More of Aneirin in his mutterings: the fickleness of hounds,
The blast of grey rain scouring the slopes
Above neat, labelled towns in two warring languages.

No ceremony at the end of the day,
No fanfare sunset, no golden road, no moments reflection.
Day’s end, like a casual death, a fast artic blasting hot and close
Along narrow lanes, tick clocking, tachometer disabled.
We war Time and, hopeless, hope to win.
The map, a chessboard, a magical gwyddbwyll board
Littered with small victories and imminent defeat.

The sun will set whether we watch or not.
In the parlour tea is laid out.
One bar on the electric to keep off damp and rheumatics.
The sun, a slow thief, has taken colour from the mantelpiece portraits
And given it back to a thin blue sky,
A blush of pink, a heartbeat or two stolen from memories.

The heather will be shouting purple on the hillside now,
Smelling the end of summer and the crisping of bracken
And the tiny push of fungi fingering up through centuries of dust and gravel,
Delicate as the word of God on a Monday morning.
But not yet, not yet.

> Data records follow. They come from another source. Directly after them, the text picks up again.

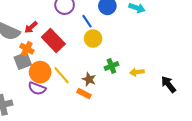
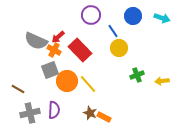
orange cross: (27, 49) -> (54, 50), moved
brown star: (89, 79) -> (90, 113), moved
purple semicircle: (37, 88) -> (54, 110), moved, turned -108
orange rectangle: (84, 94) -> (104, 117), moved

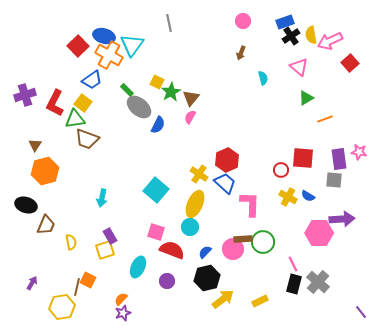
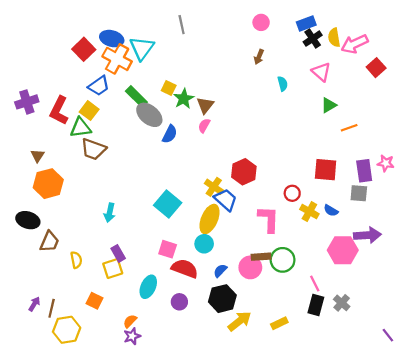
green rectangle: (127, 90) -> (136, 97), size x1.5
red circle: (281, 170) -> (292, 193), moved
blue trapezoid: (225, 183) -> (226, 200), moved
gray cross: (318, 282) -> (342, 303), size x0.7
brown line: (77, 287) -> (52, 308), moved

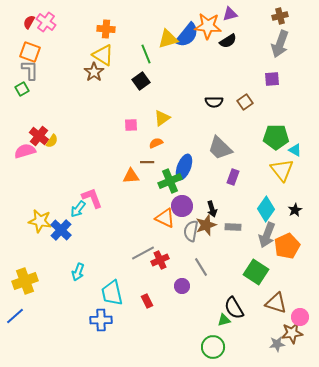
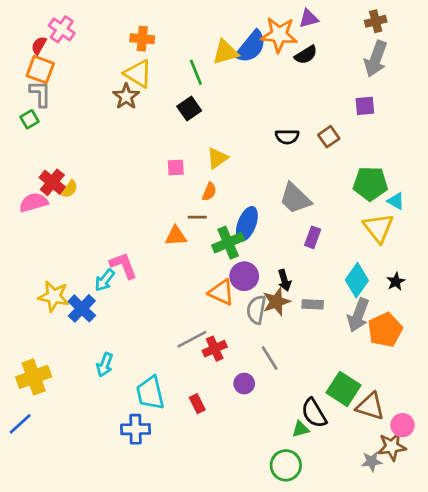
red semicircle: (29, 22) -> (39, 45), moved
orange semicircle: (156, 143) -> (209, 192), turned 136
green square: (256, 272) -> (343, 389), moved

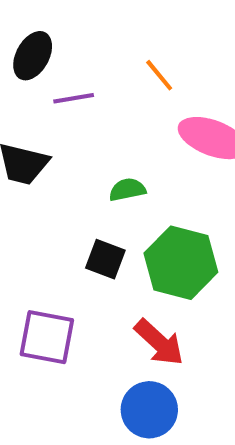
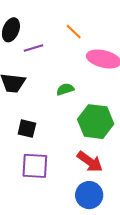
black square: (105, 259) -> (27, 129), moved

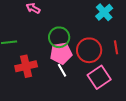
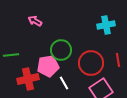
cyan cross: (104, 12) -> (106, 25), turned 30
pink pentagon: (61, 53) -> (48, 66), moved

Wait for twilight and dank darkness and the sweat of dew fall,
And fox and owl marking out their own fields of killing and loving.
From deep in her set the vixen suckles the dawn and dusty sun.
From their rickety, woven heights the hooting owls can see
And see again another and another sunset, further and further west,
Each hilly horizon making it anew ’til the end of time.
They know somewhere it is always sunset, somewhere always dawn.
The fungi feel it too – the sun’s path below the ground,
The path of electrons, the spin of stars,
The mutterings of shepherds and the slow counting of the dead and buried,
(Ears open for the Last Trump in case they, day-dreaming, miss it,
And losing the last vestige of decency, become fields and woods
And the sheen of light on puddled lanes).

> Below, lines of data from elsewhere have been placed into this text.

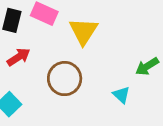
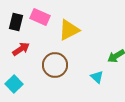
yellow triangle: (83, 31) -> (69, 30), turned 30

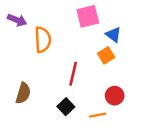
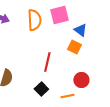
orange semicircle: (43, 40) -> (34, 20), moved
orange square: (106, 55) -> (74, 47), turned -32

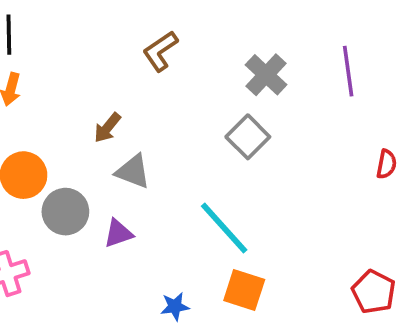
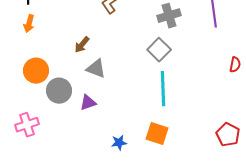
gray cross: (266, 75) -> (169, 16), turned 30
cyan line: (224, 228) -> (163, 89), moved, turned 40

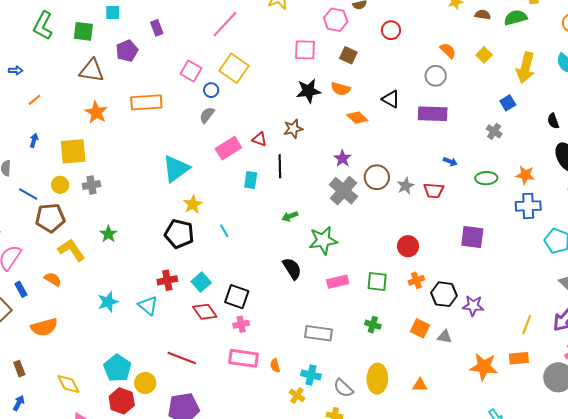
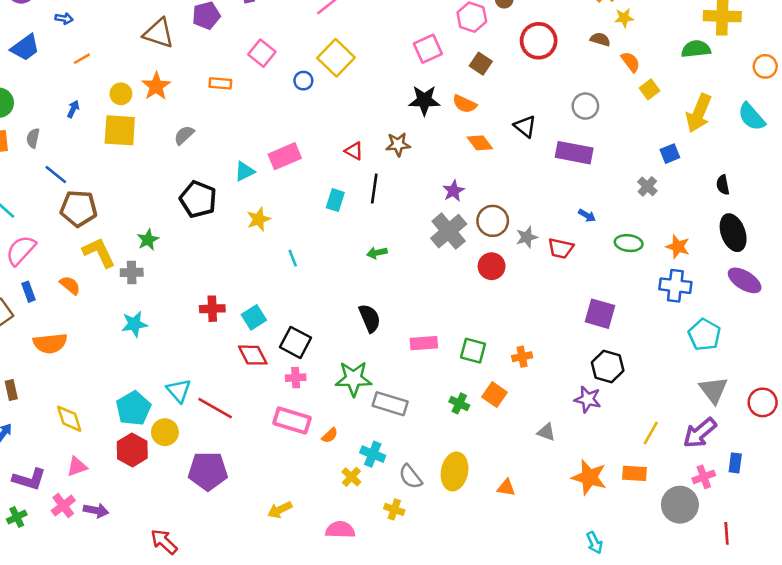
brown semicircle: (483, 15) -> (600, 39), moved
red circle: (391, 30) -> (539, 41), size x1.5
pink square: (305, 50) -> (428, 49), turned -35
orange semicircle: (448, 51) -> (631, 62), moved
pink square: (191, 71) -> (262, 53), moved
orange rectangle: (146, 102) -> (220, 83), size x0.6
gray semicircle: (207, 115) -> (184, 135), moved
pink rectangle: (228, 148) -> (285, 156), moved
cyan triangle: (176, 169) -> (245, 171), size x0.6
yellow circle: (60, 185) -> (121, 94), moved
gray cross: (92, 185) -> (132, 272), moved
black pentagon: (179, 234) -> (198, 199), moved
green star: (323, 240) -> (354, 379), moved
red circle: (408, 246) -> (492, 266), moved
black hexagon: (444, 294) -> (608, 366), moved
cyan triangle: (148, 306) -> (179, 391), moved
orange square: (420, 328) -> (495, 395), moved
orange semicircle: (275, 365) -> (330, 435), turned -128

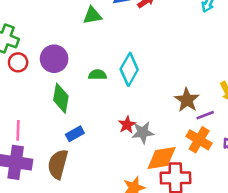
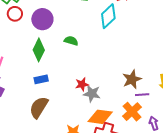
cyan diamond: (129, 69) -> (108, 16), moved
brown semicircle: (58, 164) -> (39, 107), moved

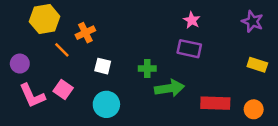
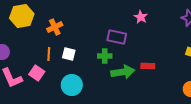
purple rectangle: (189, 49) -> (117, 37), moved
orange line: (62, 50) -> (49, 54), moved, turned 48
red rectangle: (215, 103) -> (148, 66), moved, size x0.6

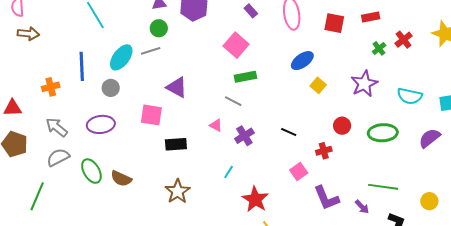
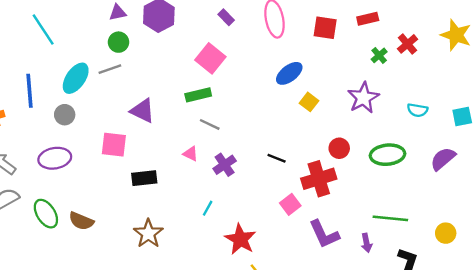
green rectangle: (245, 77) -> (198, 95), moved
cyan semicircle: (410, 96) -> (417, 110), size x0.7
red cross: (324, 151) -> (319, 179), size x1.8
purple arrow: (362, 207) -> (367, 243), turned 35

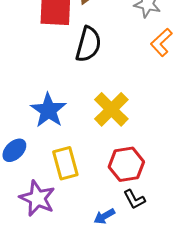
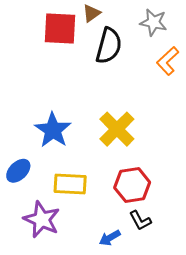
black semicircle: (88, 44) -> (109, 46), moved
yellow rectangle: (65, 163) -> (70, 184), turned -72

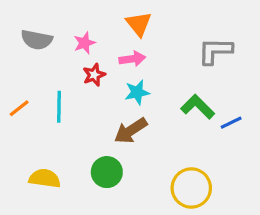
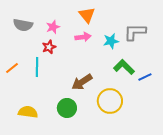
red star: (94, 75) -> (49, 47), moved
cyan star: (137, 92) -> (111, 41), moved
yellow circle: (191, 188) -> (110, 101), moved

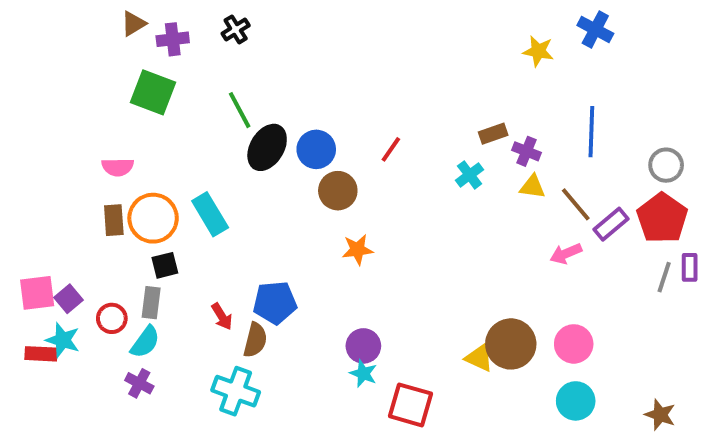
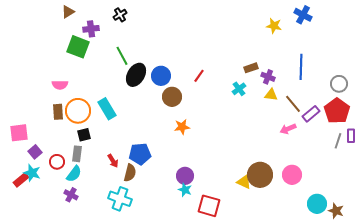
purple cross: (173, 39) -> (91, 29), moved
pink square: (37, 293) -> (19, 133), moved
red rectangle: (41, 354) -> (21, 180), turned -42
cyan circle: (576, 401) -> (317, 204), moved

The chapel roof, high as a barn, catches the last light
And rings to itself a psalm of glory.
It will all fade to a dull ache and a cough of cloud.
A thing of beauty does not last forever, lest we forget the truth of it.
A map of words and hope can carry much,
but not so much as this eternal river.
The whisky-dark, blue-throated Irfon wanders through its valley’s dreams,
News of another day’s sunset carried eastwards towards another dawn.

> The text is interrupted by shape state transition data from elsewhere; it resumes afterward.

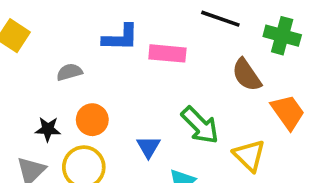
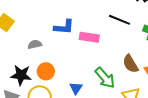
brown semicircle: (247, 75) -> (130, 64), moved
black star: (48, 129) -> (21, 75), size x1.5

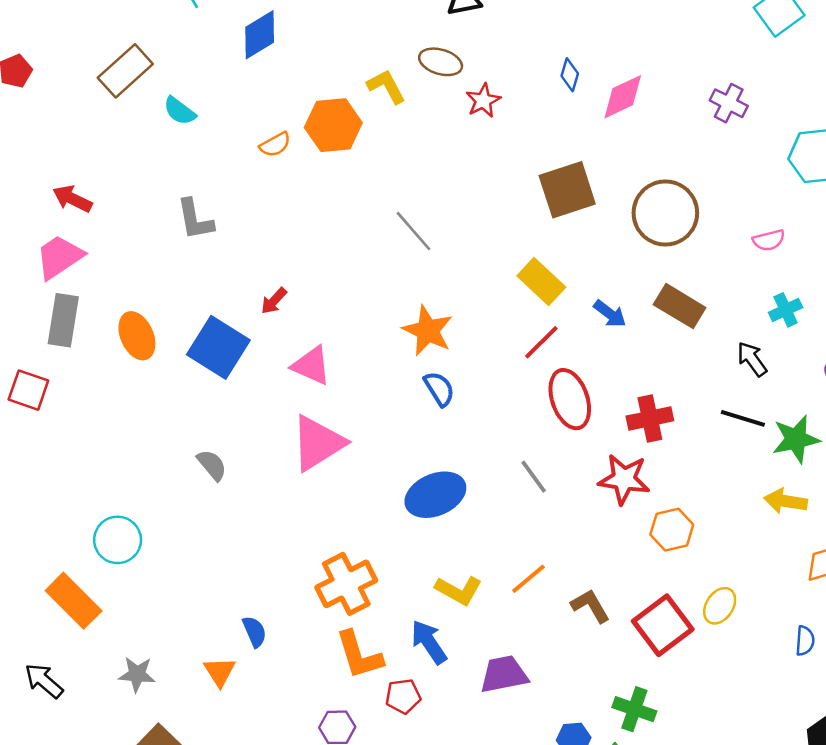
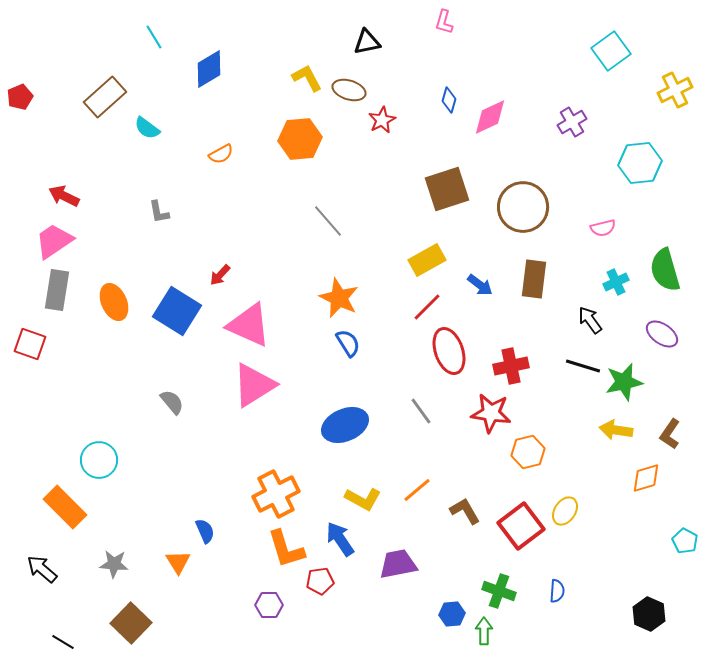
yellow L-shape: (386, 86) -> (307, 78), moved
purple cross: (729, 103) -> (572, 122), turned 32
orange hexagon: (333, 125) -> (300, 139), moved
gray L-shape: (195, 219) -> (159, 212), size x0.7
yellow rectangle: (541, 281) -> (427, 260), turned -72
brown rectangle: (680, 306) -> (534, 279), turned 66
pink triangle: (311, 365) -> (249, 325), size x1.4
blue semicircle: (805, 641) -> (557, 591), moved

This is the last of the batch of sunset poems, except maybe a few fragments that may be sewn together sometime. Tied to personal memory of the senses and of times and places, it is very difficult for the writer, I find, to evaluate the effectiveness of the words that for other readers do not have the same connection. We are left with the shaping of the music of the sound of the words, and the hope that it will find some resonance in sympathetic minds. Endless fiddling with a creative moment may be a diverting occupation, but there is no promise that the end result will be appreciated any more. It comes down to the moment, its life energy and the taste or distaste of the reader. Second guessing the reader is stultifying and fruitless. I think I did find some useful concept/images in working on this theme, but they seem still rather scattered throughout the different voices that emerged in the various poems. There is quite a debris of purple, romantic and metaphysical gush that did not find a home. To be expected with the topic, I suppose. That’ll do for now, though.